[Work item] In the records, find every line with the word "عمود" and copy it out.

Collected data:
§ §

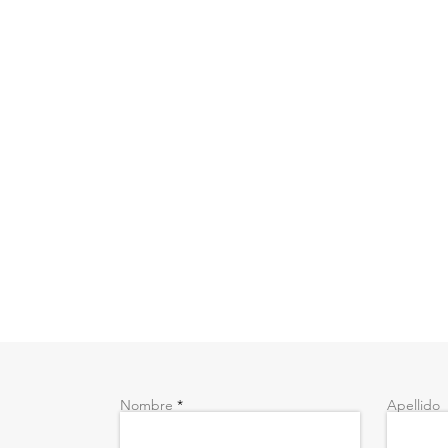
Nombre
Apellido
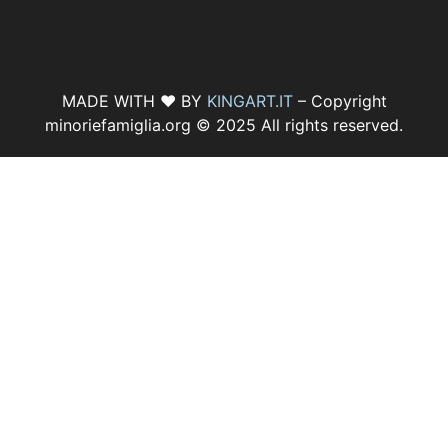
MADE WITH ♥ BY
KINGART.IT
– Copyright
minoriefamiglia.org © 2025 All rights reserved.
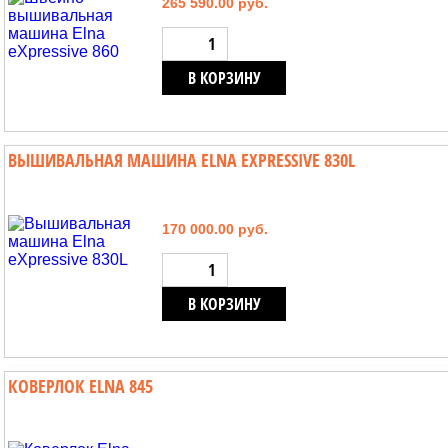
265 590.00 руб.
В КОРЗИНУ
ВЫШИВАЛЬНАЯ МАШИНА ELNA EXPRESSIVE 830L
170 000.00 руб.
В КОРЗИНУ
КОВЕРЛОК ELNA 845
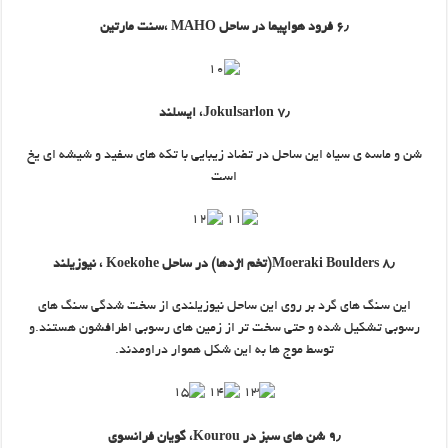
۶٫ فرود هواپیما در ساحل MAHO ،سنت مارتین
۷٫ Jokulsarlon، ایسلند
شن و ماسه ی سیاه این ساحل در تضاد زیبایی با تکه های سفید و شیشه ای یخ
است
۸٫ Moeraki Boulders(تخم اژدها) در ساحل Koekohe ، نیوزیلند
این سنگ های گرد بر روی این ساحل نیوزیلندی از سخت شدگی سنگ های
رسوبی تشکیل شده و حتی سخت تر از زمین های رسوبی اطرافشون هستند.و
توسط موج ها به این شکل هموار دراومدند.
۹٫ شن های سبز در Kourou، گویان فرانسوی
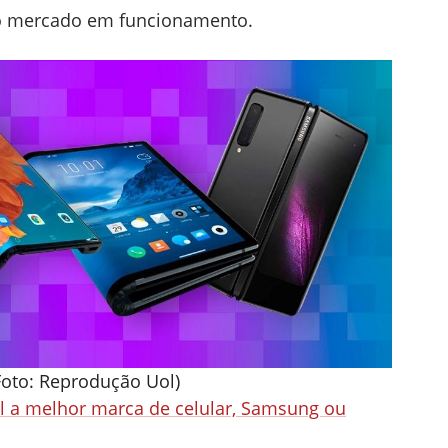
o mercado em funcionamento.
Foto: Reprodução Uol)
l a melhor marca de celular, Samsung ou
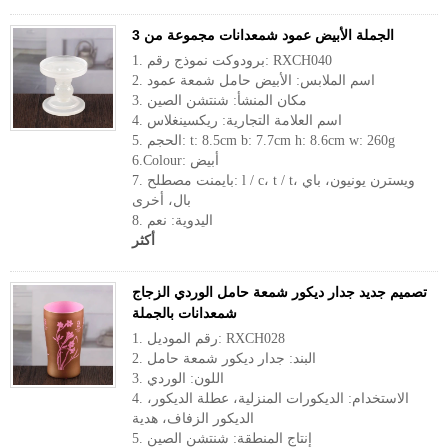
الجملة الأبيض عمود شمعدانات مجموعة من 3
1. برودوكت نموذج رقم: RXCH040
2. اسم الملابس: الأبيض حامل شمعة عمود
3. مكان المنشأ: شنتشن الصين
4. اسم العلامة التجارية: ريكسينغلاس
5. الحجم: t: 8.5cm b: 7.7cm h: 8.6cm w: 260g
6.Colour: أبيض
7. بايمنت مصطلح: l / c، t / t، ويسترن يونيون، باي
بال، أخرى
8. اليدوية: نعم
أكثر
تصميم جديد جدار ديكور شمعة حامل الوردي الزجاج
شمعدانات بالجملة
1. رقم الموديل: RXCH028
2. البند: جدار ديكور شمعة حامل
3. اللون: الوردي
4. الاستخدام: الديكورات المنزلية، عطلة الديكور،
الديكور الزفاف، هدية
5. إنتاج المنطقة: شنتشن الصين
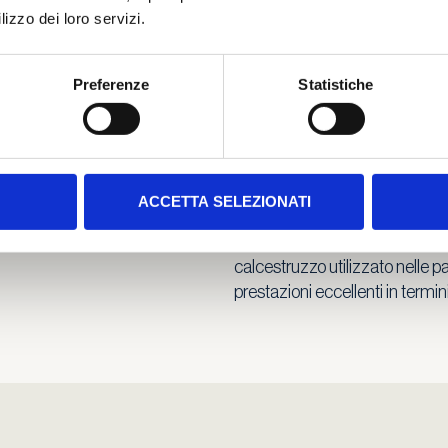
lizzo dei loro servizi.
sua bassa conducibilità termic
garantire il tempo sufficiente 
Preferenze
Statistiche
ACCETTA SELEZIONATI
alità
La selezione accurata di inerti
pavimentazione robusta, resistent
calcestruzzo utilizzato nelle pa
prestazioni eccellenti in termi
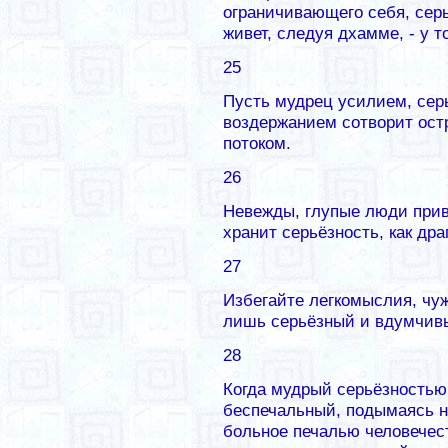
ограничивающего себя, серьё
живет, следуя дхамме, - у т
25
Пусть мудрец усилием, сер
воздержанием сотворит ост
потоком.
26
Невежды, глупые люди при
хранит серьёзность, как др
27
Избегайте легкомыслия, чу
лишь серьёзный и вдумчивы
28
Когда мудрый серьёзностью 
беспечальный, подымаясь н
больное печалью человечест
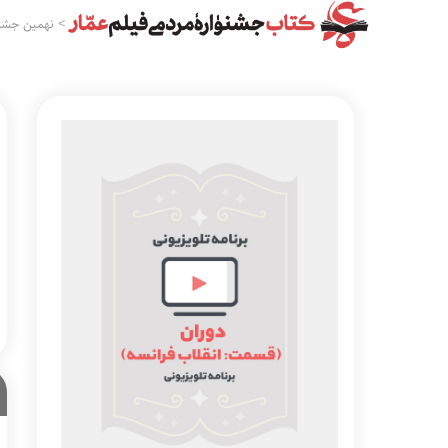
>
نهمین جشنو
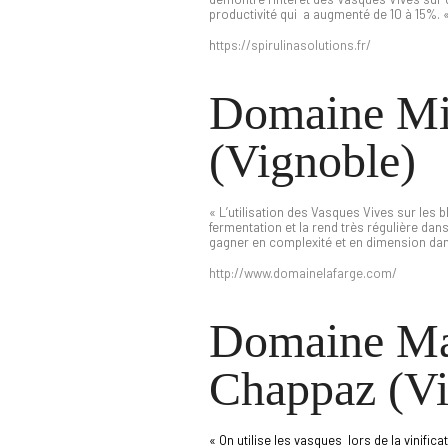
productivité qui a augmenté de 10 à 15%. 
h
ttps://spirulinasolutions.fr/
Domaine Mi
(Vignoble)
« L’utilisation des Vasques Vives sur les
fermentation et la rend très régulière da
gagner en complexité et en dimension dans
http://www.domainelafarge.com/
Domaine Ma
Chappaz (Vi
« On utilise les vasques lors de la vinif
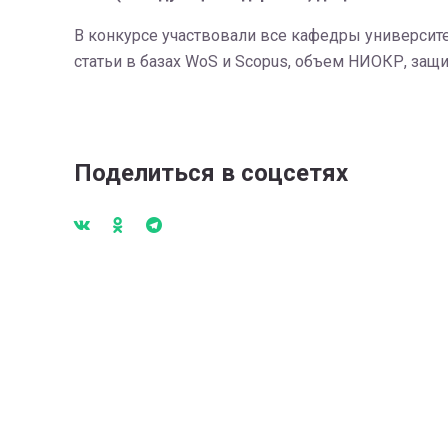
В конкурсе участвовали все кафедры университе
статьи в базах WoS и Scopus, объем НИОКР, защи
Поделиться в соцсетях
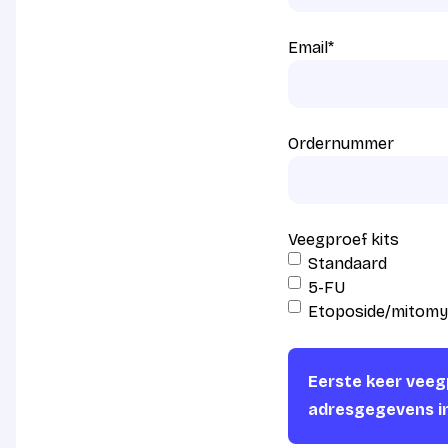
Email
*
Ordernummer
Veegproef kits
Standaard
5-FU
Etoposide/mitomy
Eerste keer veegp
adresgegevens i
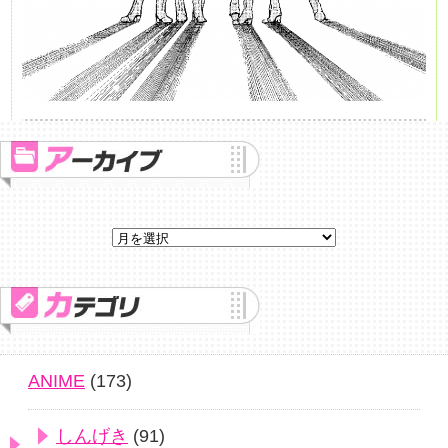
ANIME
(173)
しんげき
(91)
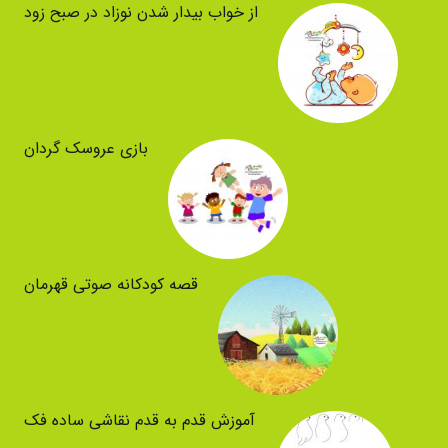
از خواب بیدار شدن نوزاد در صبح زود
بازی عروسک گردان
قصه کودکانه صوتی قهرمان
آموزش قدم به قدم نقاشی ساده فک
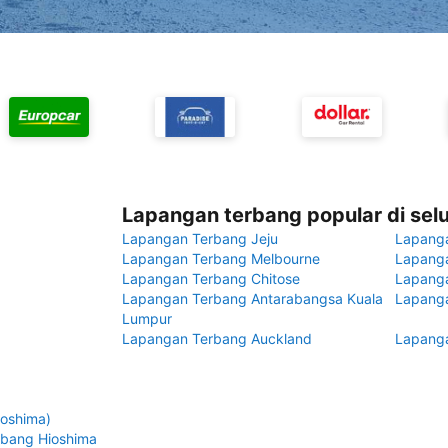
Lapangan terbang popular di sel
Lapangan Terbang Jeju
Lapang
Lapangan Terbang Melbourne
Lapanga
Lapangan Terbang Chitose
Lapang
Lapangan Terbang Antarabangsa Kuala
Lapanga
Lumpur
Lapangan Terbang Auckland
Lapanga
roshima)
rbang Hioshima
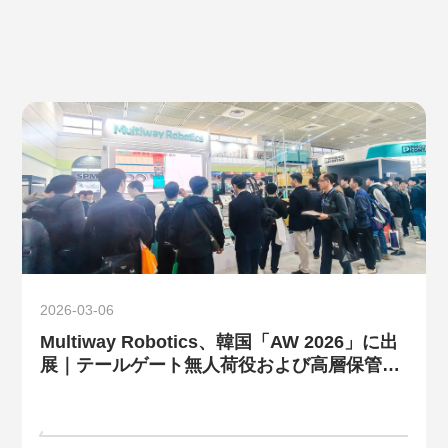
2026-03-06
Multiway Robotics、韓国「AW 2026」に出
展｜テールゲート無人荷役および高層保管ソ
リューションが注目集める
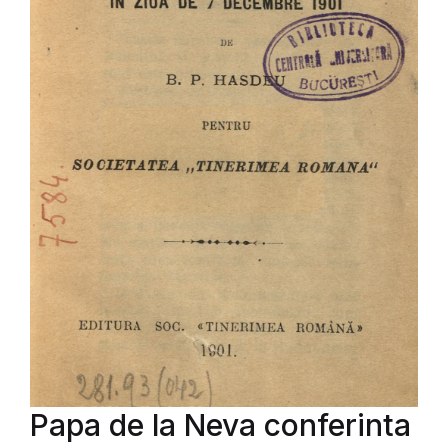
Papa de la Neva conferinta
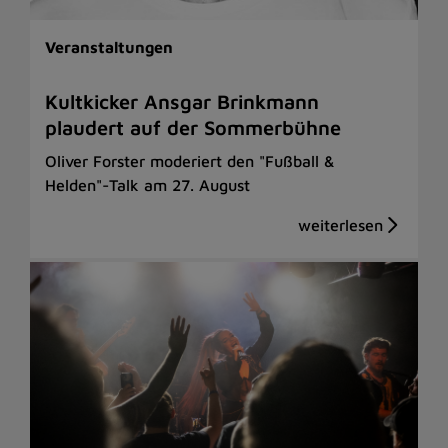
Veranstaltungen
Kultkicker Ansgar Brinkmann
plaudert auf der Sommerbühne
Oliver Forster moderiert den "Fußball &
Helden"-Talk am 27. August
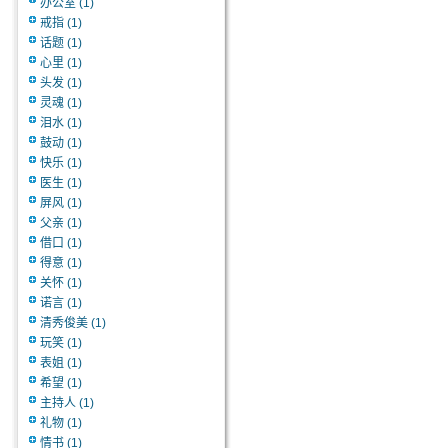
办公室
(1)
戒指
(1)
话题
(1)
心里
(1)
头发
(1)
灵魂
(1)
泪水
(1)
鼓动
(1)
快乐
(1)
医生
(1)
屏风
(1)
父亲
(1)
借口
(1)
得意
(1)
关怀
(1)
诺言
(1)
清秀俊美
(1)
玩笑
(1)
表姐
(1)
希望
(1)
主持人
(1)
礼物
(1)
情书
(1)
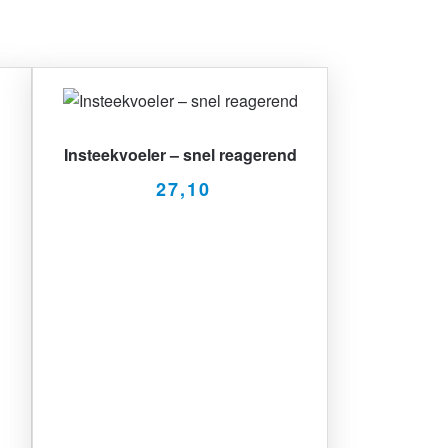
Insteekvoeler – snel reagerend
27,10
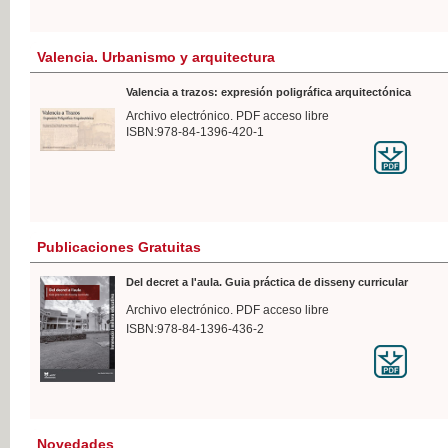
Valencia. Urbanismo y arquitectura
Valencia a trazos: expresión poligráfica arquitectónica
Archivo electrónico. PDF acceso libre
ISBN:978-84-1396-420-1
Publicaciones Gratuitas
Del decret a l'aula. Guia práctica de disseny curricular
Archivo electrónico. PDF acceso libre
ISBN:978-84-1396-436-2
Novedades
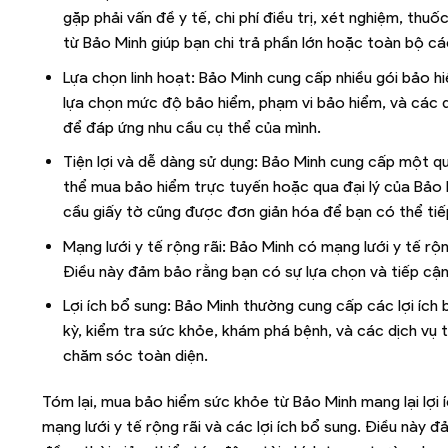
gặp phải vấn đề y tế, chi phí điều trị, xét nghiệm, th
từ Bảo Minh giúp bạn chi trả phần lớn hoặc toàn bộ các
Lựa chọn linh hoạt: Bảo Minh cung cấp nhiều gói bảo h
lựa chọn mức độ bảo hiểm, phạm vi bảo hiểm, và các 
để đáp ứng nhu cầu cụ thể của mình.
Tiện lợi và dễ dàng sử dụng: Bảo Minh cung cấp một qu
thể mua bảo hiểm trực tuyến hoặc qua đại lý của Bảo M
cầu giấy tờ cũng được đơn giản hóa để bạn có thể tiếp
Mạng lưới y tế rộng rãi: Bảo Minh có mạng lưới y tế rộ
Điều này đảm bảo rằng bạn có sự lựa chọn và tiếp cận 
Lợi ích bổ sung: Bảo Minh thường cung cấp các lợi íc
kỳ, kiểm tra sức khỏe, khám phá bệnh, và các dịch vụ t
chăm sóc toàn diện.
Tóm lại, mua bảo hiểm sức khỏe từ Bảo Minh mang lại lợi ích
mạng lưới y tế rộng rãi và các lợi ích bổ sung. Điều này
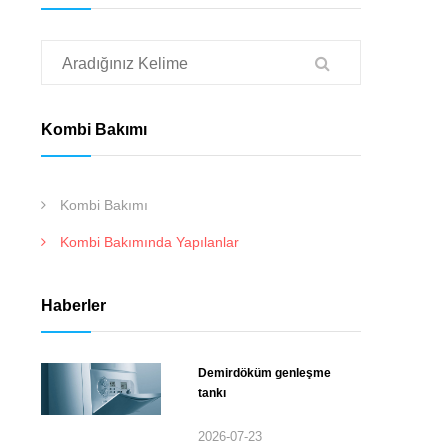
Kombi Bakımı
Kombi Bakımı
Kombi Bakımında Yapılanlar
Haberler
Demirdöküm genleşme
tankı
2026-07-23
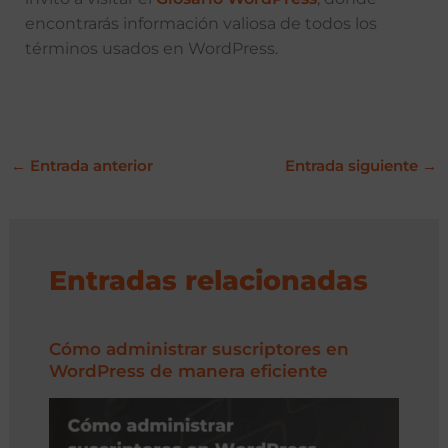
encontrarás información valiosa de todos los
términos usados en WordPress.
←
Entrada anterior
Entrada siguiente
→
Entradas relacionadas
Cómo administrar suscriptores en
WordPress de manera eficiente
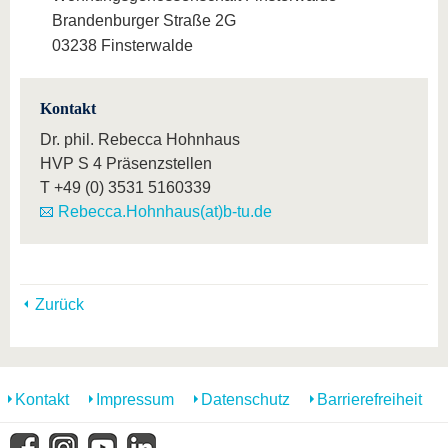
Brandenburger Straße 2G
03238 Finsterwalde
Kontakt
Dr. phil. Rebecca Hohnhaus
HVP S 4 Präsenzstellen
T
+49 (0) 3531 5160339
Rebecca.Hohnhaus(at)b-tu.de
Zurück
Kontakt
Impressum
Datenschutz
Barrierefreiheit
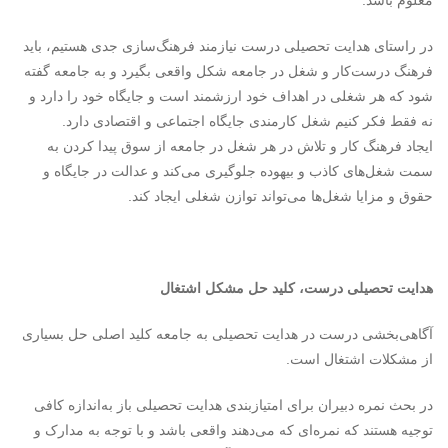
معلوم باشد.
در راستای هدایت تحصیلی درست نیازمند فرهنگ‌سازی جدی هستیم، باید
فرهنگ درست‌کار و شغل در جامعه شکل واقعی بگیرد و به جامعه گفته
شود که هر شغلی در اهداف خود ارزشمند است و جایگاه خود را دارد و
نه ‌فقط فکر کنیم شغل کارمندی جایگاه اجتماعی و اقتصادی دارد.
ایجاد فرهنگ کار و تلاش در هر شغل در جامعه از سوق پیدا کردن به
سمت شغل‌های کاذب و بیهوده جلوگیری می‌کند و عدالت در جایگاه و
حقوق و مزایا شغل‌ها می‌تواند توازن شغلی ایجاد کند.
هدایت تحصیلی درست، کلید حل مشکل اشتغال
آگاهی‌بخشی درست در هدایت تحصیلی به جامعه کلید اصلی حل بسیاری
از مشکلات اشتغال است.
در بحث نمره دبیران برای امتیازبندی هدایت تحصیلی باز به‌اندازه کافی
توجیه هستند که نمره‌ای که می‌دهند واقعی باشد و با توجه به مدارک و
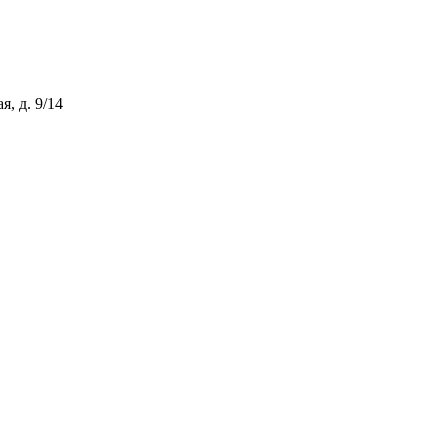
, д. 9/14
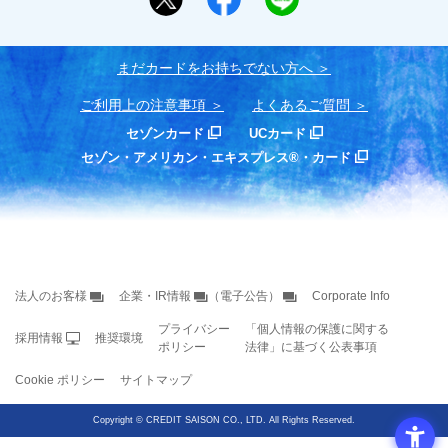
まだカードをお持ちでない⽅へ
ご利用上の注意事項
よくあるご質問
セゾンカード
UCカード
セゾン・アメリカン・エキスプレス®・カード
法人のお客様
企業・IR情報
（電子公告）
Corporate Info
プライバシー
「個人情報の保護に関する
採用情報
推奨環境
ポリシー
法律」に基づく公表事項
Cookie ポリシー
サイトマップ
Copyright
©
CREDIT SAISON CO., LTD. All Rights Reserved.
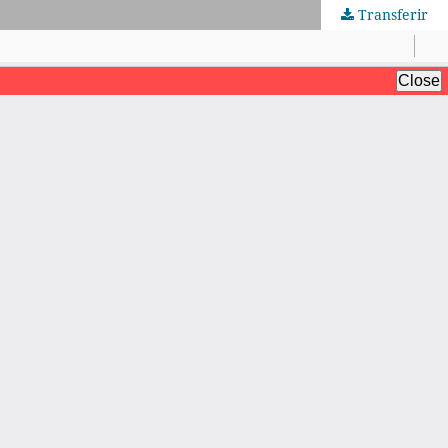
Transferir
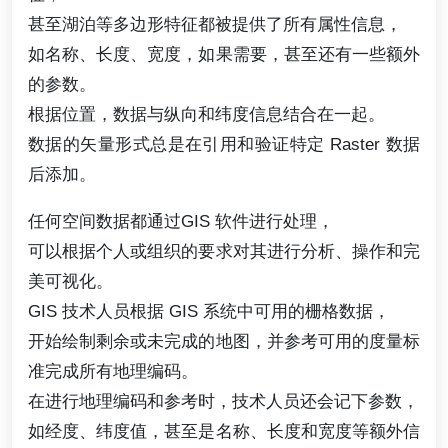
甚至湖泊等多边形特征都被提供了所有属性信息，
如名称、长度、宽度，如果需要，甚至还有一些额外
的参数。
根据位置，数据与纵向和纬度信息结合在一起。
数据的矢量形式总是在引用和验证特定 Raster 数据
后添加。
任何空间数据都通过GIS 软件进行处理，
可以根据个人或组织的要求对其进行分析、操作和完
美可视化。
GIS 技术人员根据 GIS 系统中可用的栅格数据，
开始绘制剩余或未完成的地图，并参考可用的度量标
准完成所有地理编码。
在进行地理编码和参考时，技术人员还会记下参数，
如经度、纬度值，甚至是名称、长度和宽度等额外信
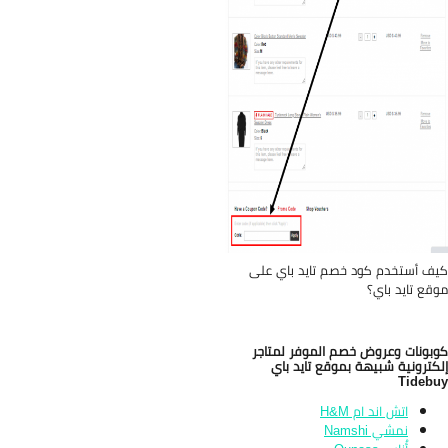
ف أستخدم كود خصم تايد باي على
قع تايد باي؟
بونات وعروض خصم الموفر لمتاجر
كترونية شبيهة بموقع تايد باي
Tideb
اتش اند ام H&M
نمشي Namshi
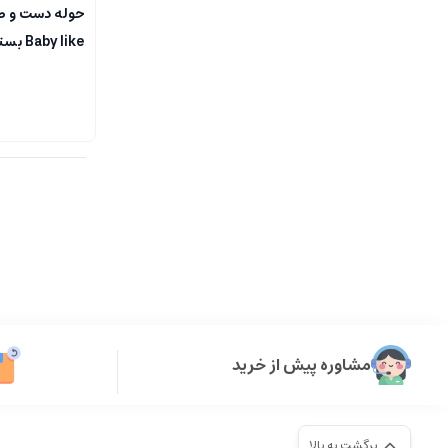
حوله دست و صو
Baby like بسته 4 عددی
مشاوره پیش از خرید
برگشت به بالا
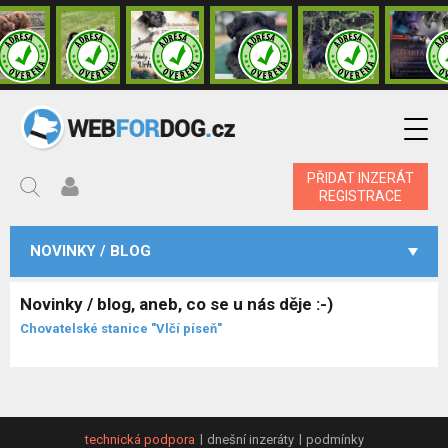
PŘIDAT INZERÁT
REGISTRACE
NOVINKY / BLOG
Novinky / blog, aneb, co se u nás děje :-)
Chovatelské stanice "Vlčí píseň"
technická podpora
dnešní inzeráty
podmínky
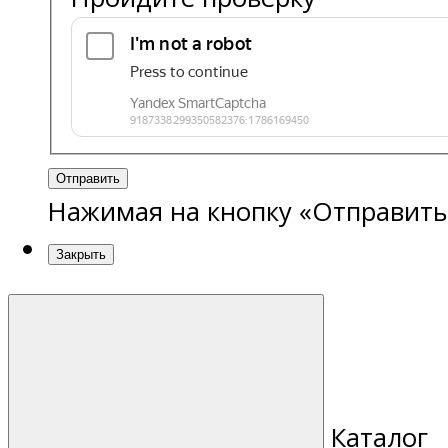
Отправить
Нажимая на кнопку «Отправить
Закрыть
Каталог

§ §

[Solution to this problem]
الجملة الأبيض عمود شمعدانات مجموعة من 3
2. اسم الملابس: الأبيض حامل شمعة عمود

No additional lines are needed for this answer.